Goldin hopes one of the more positive outcomes of the pandemic will be the rejection of nationalism and protectionism and an acceptance that globalization is the only solution to the world's problems.

"Globalization is absolutely essential. Without it there will be no progress in the world, there will be no poverty reduction, there will be no vaccines to stop pandemics, there will be no coordination to stop climate change or antibiotic resistance or other threats we face.

"There will be no sharing of technologies, or investment of market opportunities to help people escape poverty."

Globalization has played a major part in China achieving xiaokang and eliminating extreme poverty, he said.

"China's progress has been absolutely associated with its opening up, and it has been a big beneficiary of globalization, but it's also been a contributor to it.

"China in many senses has sustained the global economy, and it's been the strongest locomotive by far to the global economy since the financial crisis, and probably will be after this one."
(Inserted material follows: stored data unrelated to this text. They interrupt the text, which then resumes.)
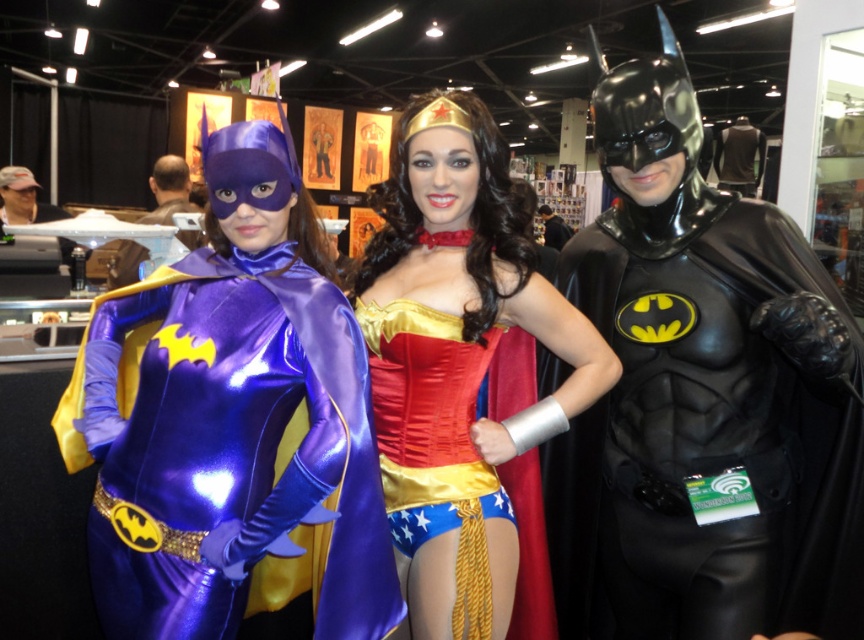 You are a photographer at the convention and need to capture a group photo of the shiny purple costume at left and the satin gold corset at center. The camera you are using has a minimum focus distance of 10 inches. Will you be able to focus on both subjects clearly without moving the camera?

The shiny purple costume at left is 11.22 inches away from the satin gold corset at center. Since the camera has a minimum focus distance of 10 inches, the distance between them is sufficient for both subjects to be in focus. Therefore, you can capture both the shiny purple costume at left and the satin gold corset at center clearly without moving the camera.

You are standing in the convention hall and see the black glossy batman costume at right and the shiny purple costume at left. Which one is positioned more to the east side of the hall?

The black glossy batman costume at right is positioned to the right of the shiny purple costume at left, so it is more to the east side of the hall.

You are organizing a group photo for the superheroes. The black glossy batman costume at right and the shiny purple costume at left need to stand side by side. Based on their widths, which superhero should stand closer to the center to ensure both fit within the frame?

The black glossy batman costume at right is narrower than the shiny purple costume at left. To ensure both fit within the frame, the wider shiny purple costume at left should be positioned closer to the center, allowing space for the narrower black glossy batman costume at right on the side. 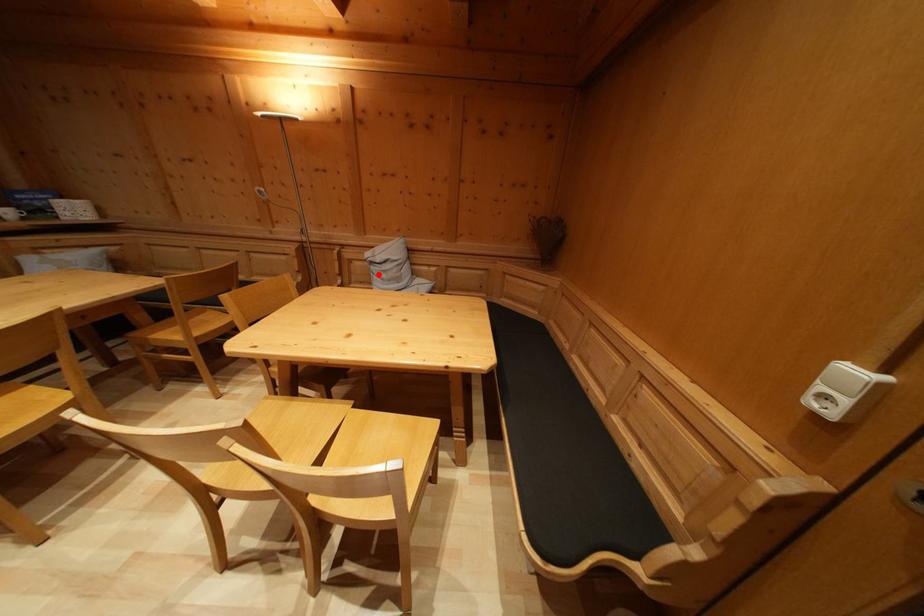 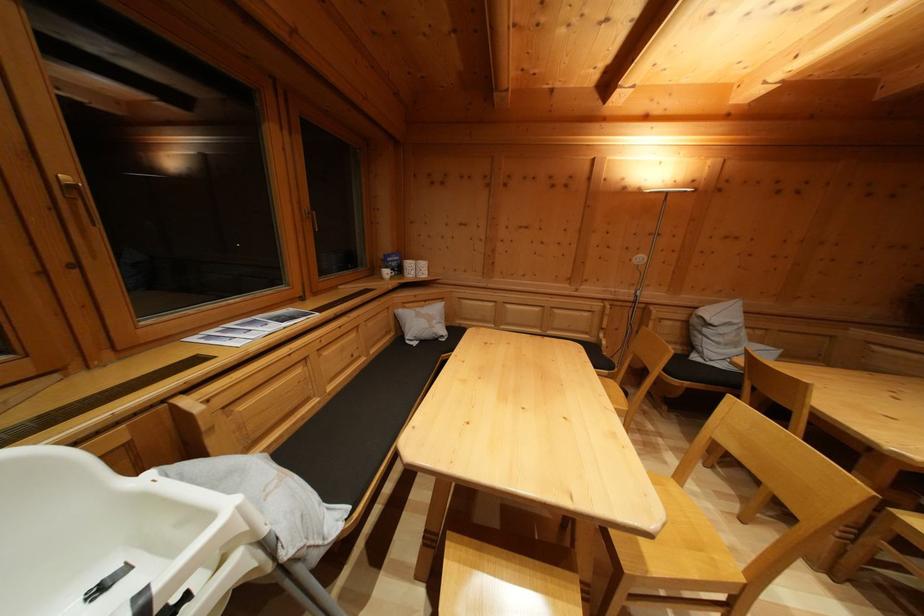 Find the pixel in the second image that matches the highlighted location in the first image.

(711, 337) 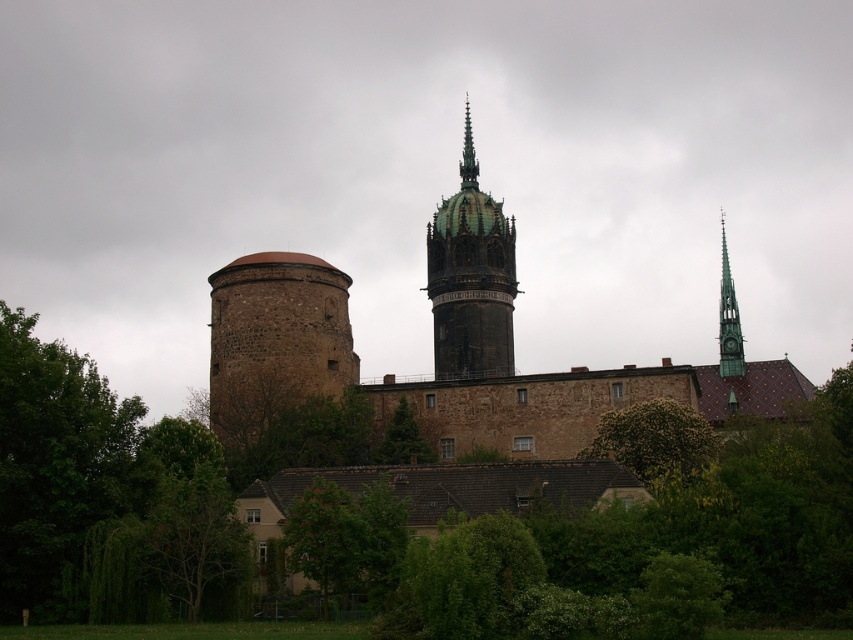 You are standing in the historic stone structure and looking out through a window. You notice the green glass spire at right and the green leafy tree at center in the distance. Which object appears taller from your vantage point?

The green glass spire at right appears taller than the green leafy tree at center because it has a greater height compared to the green leafy tree at center.

You are a tourist standing in front of the historic stone structure. You notice the green leafy tree at center and the green glass spire at right. Which object is closer to you, the tourist?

With his background in development issues in Africa, Goldin is aware of the extent to which African countries look to China as a role model in the way it has become a moderately prosperous society and tackled poverty.

China has forged strong links with Africa in recent years through the Forum on China-Africa Cooperation as well as major investment in and trade with the continent.

"What Africans see in China is a multidimensional strategy to reduce poverty which focuses on industrialization, urbanization, rural development and priority given to child development and education.

"It is this comprehensive strategy that they would like to emulate. The question though has to be whether they have the government capacity and financial capability to achieve what China has achieved."

While China has demonstrated not just to African but other developing countries is that the journey is possible, he said.

"China has shown that an extremely poor country can become an upper-middle income country over a relatively short period of time and with very little external assistance."

Goldin said that although China is about to eliminate extreme poverty, poverty levels are rising in a number of developed countries.

"You see the queues for food banks in the US, where there are now people in dire poverty. You have increased homelessness with people living on the streets.

"Rich countries too don't have adequate social safety nets, and people face extreme hardship. This is a world of rising inequality where a handful of billionaires have the same amount of wealth as half of the world's population."

Goldin rejects any notion that China has become rich on the back of countries such as the US, as some prominent politicians now argue.

"The reality is that the US economy is much stronger and has much higher levels of employment and growth because China is stronger and has higher growth.

"The US, in fact, would not be what it is today if China was still where it was in the late 1970s before it opened up. The idea that somehow China's success has been at the expense of the US is a complete misunderstanding as to how all this works. It is not a zero-sum game."

IAN GOLDIN

Ian Goldin, 65, a former economic adviser to the late South African president Nelson Mandela, is one of the world's foremost development experts.

The Oxford University professor argues that China achieving a moderately prosperous society and eliminating all extreme poverty is one of the great achievements in human history.

A former director of development policy and vice president of the World Bank, he says China has shown that developing countries too can make the journey to greater prosperity. His latest book, Terra Incognita: 100 Maps to Survive the Next 100 Years, looks at the role China has played in reducing poverty.